# PROBLEM REQUIREMENTS
Beginning with the line in which "Марс за първи път беше разположен" appears, transcribe each line word for word until the records end. Do not include pictures.

--- EXERCISE MATERIAL Enclosed Below ---

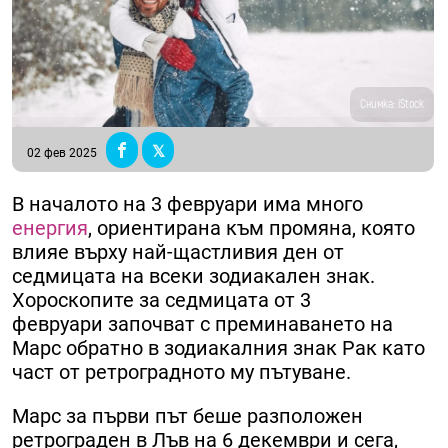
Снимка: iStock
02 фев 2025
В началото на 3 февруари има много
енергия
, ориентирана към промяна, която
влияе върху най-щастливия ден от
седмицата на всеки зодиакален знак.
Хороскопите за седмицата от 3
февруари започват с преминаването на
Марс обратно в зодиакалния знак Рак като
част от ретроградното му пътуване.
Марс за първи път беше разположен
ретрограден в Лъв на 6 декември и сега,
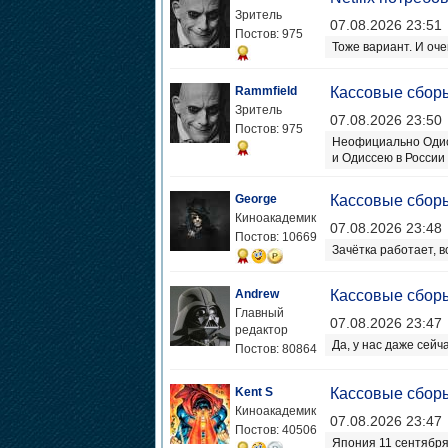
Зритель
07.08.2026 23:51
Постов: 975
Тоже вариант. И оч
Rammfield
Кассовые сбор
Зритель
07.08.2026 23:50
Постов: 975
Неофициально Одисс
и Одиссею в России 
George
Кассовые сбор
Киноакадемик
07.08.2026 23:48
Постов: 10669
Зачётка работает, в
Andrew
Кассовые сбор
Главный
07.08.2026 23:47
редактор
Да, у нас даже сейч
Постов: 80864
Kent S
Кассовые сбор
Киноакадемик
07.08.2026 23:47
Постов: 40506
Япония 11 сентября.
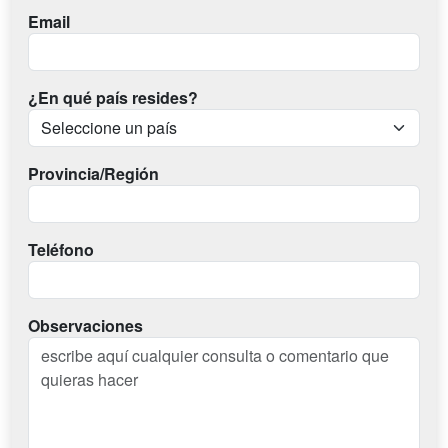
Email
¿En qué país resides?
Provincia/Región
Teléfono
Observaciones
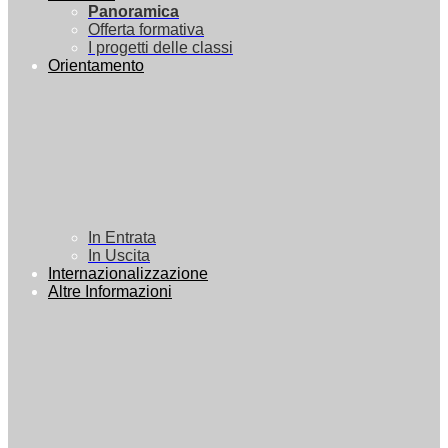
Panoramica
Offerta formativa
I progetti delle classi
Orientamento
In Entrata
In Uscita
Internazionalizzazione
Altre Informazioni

--- End of Enclosed EXERCISE MATERIAL ---

# ANSWER BELOW
Марс за първи път беше разположен
ретрограден в Лъв на 6 декември и сега,
Зритель
07.08.2026 23:51
Постов: 975
Тоже вариант. И оч
Rammfield
Кассовые сбор
Зритель
07.08.2026 23:50
Постов: 975
Неофициально Одисс
и Одиссею в России 
George
Кассовые сбор
Киноакадемик
07.08.2026 23:48
Постов: 10669
Зачётка работает, в
Andrew
Кассовые сбор
Главный
07.08.2026 23:47
редактор
Да, у нас даже сейч
Постов: 80864
Kent S
Кассовые сбор
Киноакадемик
07.08.2026 23:47
Постов: 40506
Япония 11 сентября.
Email
¿En qué país resides?
Provincia/Región
Teléfono
Observaciones
Panoramica
Offerta formativa
I progetti delle classi
Orientamento
In Entrata
In Uscita
Internazionalizzazione
Altre Informazioni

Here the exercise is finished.